I’d like to say that all settled in and brought the incipient masterpiece to fruition in one glorious display of family unity and shared interest but, to my complete surprise, the assembled crowd quickly dispersed. Some moved off to get something to eat, others to refill their drinks and, sadly, a few just sat down to watch TV. I broke the box open and splayed the pieces across the table. No one remained. Dejected, I rejoined the party that seemed to have moved to a room without a puzzle.

Over the course of the next several days, I completed my gorgeous Japanese puzzle, virtually alone in my efforts. As I placed the final piece into the last hole, I was overcome with a feeling of accomplishment. I stood back to admire my creation. Beautiful! So much bigger and brighter than its portrayal on the box.

That feeling drives me to complete jigsaw puzzles. All I need to do is spend a few--read that many--hours pouring over a thousand or so pieces and I know I can capture it again. I can sit back and admire a work of art that I have created. And it’s not like creating real art, which is a hit or miss affair. As I worked on my puzzle, my son struggled to create a mosaic tile picture frame. He didn’t complete it before he left but I could tell he was already disappointed in it. Real art is like that, it requires talent and perseverance and even then might not live up to expectations. Jigsaw puzzles never let you down.

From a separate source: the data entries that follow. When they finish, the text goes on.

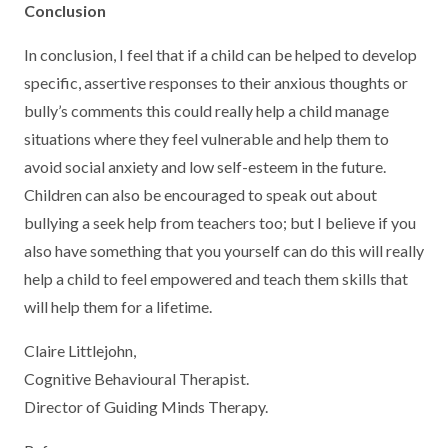
Conclusion
In conclusion, I feel that if a child can be helped to develop
specific, assertive responses to their anxious thoughts or
bully’s comments this could really help a child manage
situations where they feel vulnerable and help them to
avoid social anxiety and low self-esteem in the future.
Children can also be encouraged to speak out about
bullying a seek help from teachers too; but I believe if you
also have something that you yourself can do this will really
help a child to feel empowered and teach them skills that
will help them for a lifetime.
Claire Littlejohn,
Cognitive Behavioural Therapist.
Director of Guiding Minds Therapy.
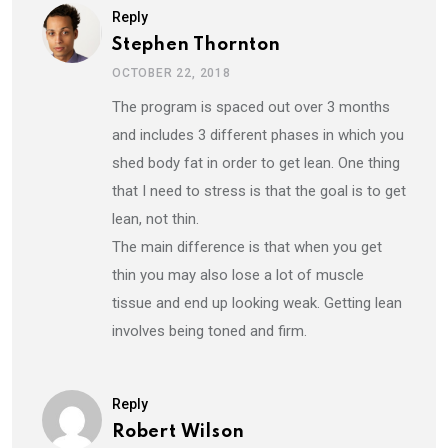
Reply
Stephen Thornton
OCTOBER 22, 2018
The program is spaced out over 3 months
and includes 3 different phases in which you
shed body fat in order to get lean. One thing
that I need to stress is that the goal is to get
lean, not thin.
The main difference is that when you get
thin you may also lose a lot of muscle
tissue and end up looking weak. Getting lean
involves being toned and firm.
Reply
Robert Wilson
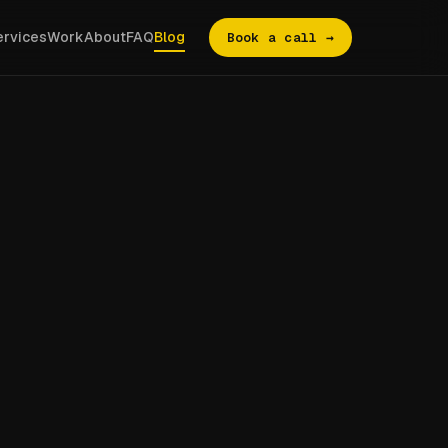
ervices
Work
About
FAQ
Blog
Book a call →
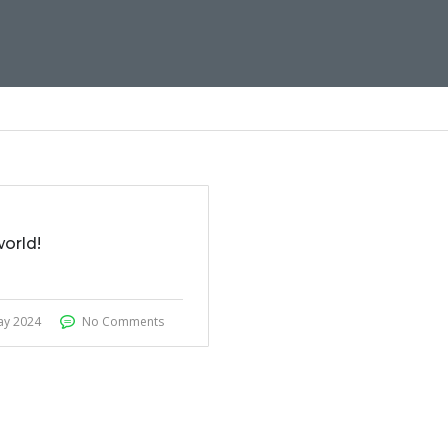
world!
ay 2024
No Comments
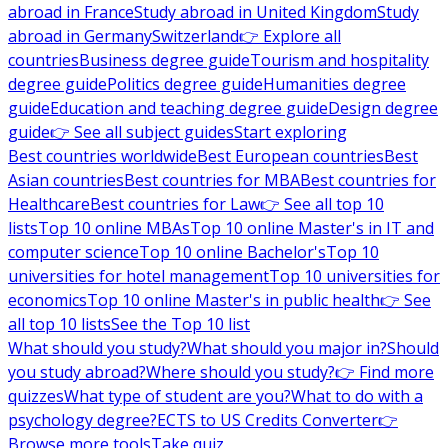
abroad in France
Study abroad in United Kingdom
Study
abroad in Germany
Switzerland
👉 Explore all
countries
Business degree guide
Tourism and hospitality
degree guide
Politics degree guide
Humanities degree
guide
Education and teaching degree guide
Design degree
guide
👉 See all subject guides
Start exploring
Best countries worldwide
Best European countries
Best
Asian countries
Best countries for MBA
Best countries for
Healthcare
Best countries for Law
👉 See all top 10
lists
Top 10 online MBAs
Top 10 online Master's in IT and
computer science
Top 10 online Bachelor's
Top 10
universities for hotel management
Top 10 universities for
economics
Top 10 online Master's in public health
👉 See
all top 10 lists
See the Top 10 list
What should you study?
What should you major in?
Should
you study abroad?
Where should you study?
👉 Find more
quizzes
What type of student are you?
What to do with a
psychology degree?
ECTS to US Credits Converter
👉
Browse more tools
Take quiz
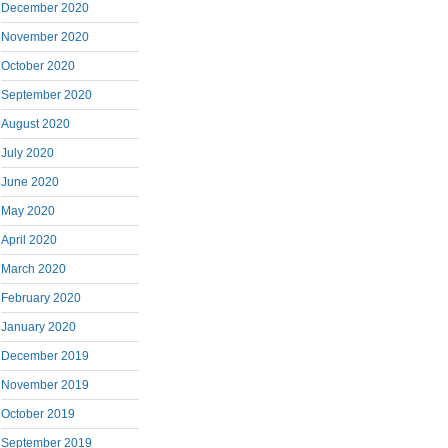
December 2020
November 2020
October 2020
September 2020
August 2020
July 2020
June 2020
May 2020
April 2020
March 2020
February 2020
January 2020
December 2019
November 2019
October 2019
September 2019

I did a 3-D puzzle last year. It was a small globe. Although I’m pretty familiar with what the Earth looks like, that was about the hardest puzzle I’ve ever done. Never mind just trying to make it all hold together! If the pieces weren’t numbered, I’m sure I never would have completed it. The two-thirds of the world that’s water all looks pretty much the same on a globe.

Once I did a map-of-the-world puzzle where the pieces were shaped more-or-less like the countries or states they depicted. I’m not sure if that qualifies as a jigsaw since the pieces were not interlocking which definitely added to the difficulty. And some of the pieces were tiny. Those eastern states don’t amount to much even when several of them are combined on a single piece.

The Japanese understand the appeal of jigsaw puzzles better than most Americans. The stores where they are sold often have large displays of jigsaw puzzle frames. In the US, I think most people laugh when they see a framed puzzle.

I left my completed Japanese puzzle out for about a week before I realized no one was going to come marvel over it. When I opened the box to put it away, I found a foil packet and a sponge. I couldn’t read the directions but I assume the packet contained special puzzle glue so I could immortalize my work in the Japanese tradition. It was a temptation.

Pulling apart each piece of my puzzle hurt. How painstakingly I had created this beauty! With such effort I had tried each piece, eager for it to find its home. Now they were so much flotsam adrift in a plastic bag. I closed the lid on their pathetic state of increased entropy. As always, chaos wins.

Photo: Detail from the beautiful Japanese puzzle I recently completed.
Photo:The completed Japanese puzzle in all its glory along with a couple of more memorable puzzles from my past, stored as jumbled masses in their boxes. The Rosetta Stone puzzle was purchased at the British Museum in London where the real Rosetta Stone resides.
Photo: 3-D globe puzzle given to me by my son. Without the numbers you can see on the backside of each piece in this photo, I never would have been able to complete the puzzle.
Photo: This puzzle currently sits on the mantel in the livingroom of my home. It might not look like much to you but it was a major accomplishment for me.
Photo: The map-of-the-world puzzle I did. Luckily it depicted native animals from each region, including the seas. That made it much easier to piece together.
Photo: Detail from the animals of the world puzzle.